Missouri Supreme Court Keeps GOP-Backed Congressional Map in Place

The Missouri Supreme Court delivered a major win for Republican leaders this week, upholding the state’s GOP-backed congressional map as the national fight over redistricting continues to intensify.

In two unanimous decisions issued Tuesday, Missouri’s high court ruled that the “Missouri First Map” may remain in effect while ongoing legal and procedural disputes play out over a referendum effort aimed at overturning it.

The map, supported by Republican Gov. Mike Kehoe and approved by GOP lawmakers last year, was drawn with a clear political objective: shift one of Missouri’s two Democrat-held congressional districts into Republican hands and move the state toward a 7-1 Republican congressional delegation.

For Republicans, the ruling represents another important victory in the broader battle over congressional maps ahead of the 2026 midterm elections.

But some Missouri conservatives are already looking beyond the current map.

Even before the court issued its rulings, leading Republicans in the state were openly discussing whether Missouri should pursue an even stronger redraw that could eliminate the final Democratic-held congressional seat and produce an 8-0 Republican map.

“I would love to see an 8-0 map,” Missouri Secretary of State Denny Hoskins said Tuesday, pointing to the Supreme Court’s recent decision limiting race-based districting.

“We have racial gerrymandering right now in St. Louis in Congressional District 1,” Hoskins added. “The U.S. Supreme Court ruled that there is no more racial gerrymandering.”

The Missouri Supreme Court rejected arguments from the ACLU and other activist groups that a referendum petition should have automatically paused the new congressional map after organizers submitted more than 300,000 signatures last December in an effort to overturn the law.

Democrat-aligned plaintiffs claimed the map should have been immediately frozen once the referendum petitions were filed.

The court disagreed.

Siding with the state, the justices ruled that Missouri’s Constitution does not automatically suspend a law simply because petition boxes have been submitted.

Judge Ginger Gooch wrote that if the framers of the state constitution had intended such an automatic suspension, “they would have so stated.”

The court also upheld lower court findings that rejected claims that the map violated constitutional compactness requirements.

Much of the legal fight centered on Kansas City, where Republicans divided the city across multiple congressional districts under the new map.

The map places portions of Kansas City into three separate congressional districts, including a division along Troost Avenue, long known as a historic racial dividing line in the city.

Republicans have defended the redraw as a lawful map based on political and geographic considerations, arguing that it aligns with the Supreme Court’s new direction on limiting race-based districting.

The Missouri ruling comes as Republican-led states across the country move more aggressively in the wake of the Supreme Court’s 6-3 decision in Louisiana v. Callais.

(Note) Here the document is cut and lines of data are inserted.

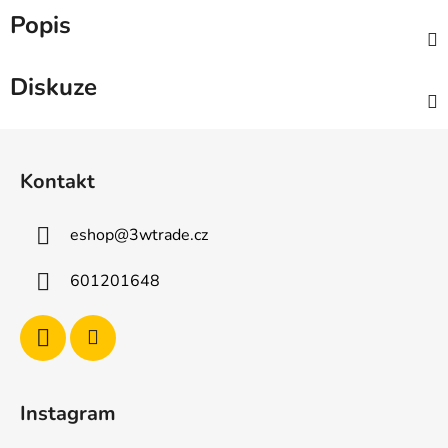
Popis
Diskuze
Z
á
Kontakt
p
a
eshop
@
3wtrade.cz
t
í
601201648
Instagram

That ruling narrowed the legal standards that had previously been used to defend majority-minority districts under the Voting Rights Act.

Justice Samuel Alito wrote that racial districting standards had increasingly been used as a way to mask what were, in reality, partisan gerrymandering claims.

Republicans have taken that ruling as a green light to revisit congressional maps in states such as Texas, Florida, Tennessee, Alabama, Georgia, and Missouri as they work to protect and expand their House majority before the 2026 midterms.

Democrats and left-wing activist organizations, meanwhile, have responded with lawsuits accusing Republicans of weakening minority representation and locking in partisan control.

Missouri Republicans argue the Supreme Court has now clarified that states should not be forced to preserve districts built around racial engineering.

The Missouri First Map already puts one Democratic seat in serious jeopardy. But the fact that Republicans are openly discussing an 8-0 map shows the redistricting fight in the state may be far from finished.

The next major target could be Missouri’s last Democratic stronghold, the St. Louis-based 1st Congressional District, if GOP lawmakers decide to pursue another round of mapmaking.

For now, the Missouri Supreme Court’s ruling keeps the Republican-backed map in place while election officials continue reviewing and verifying the referendum signatures.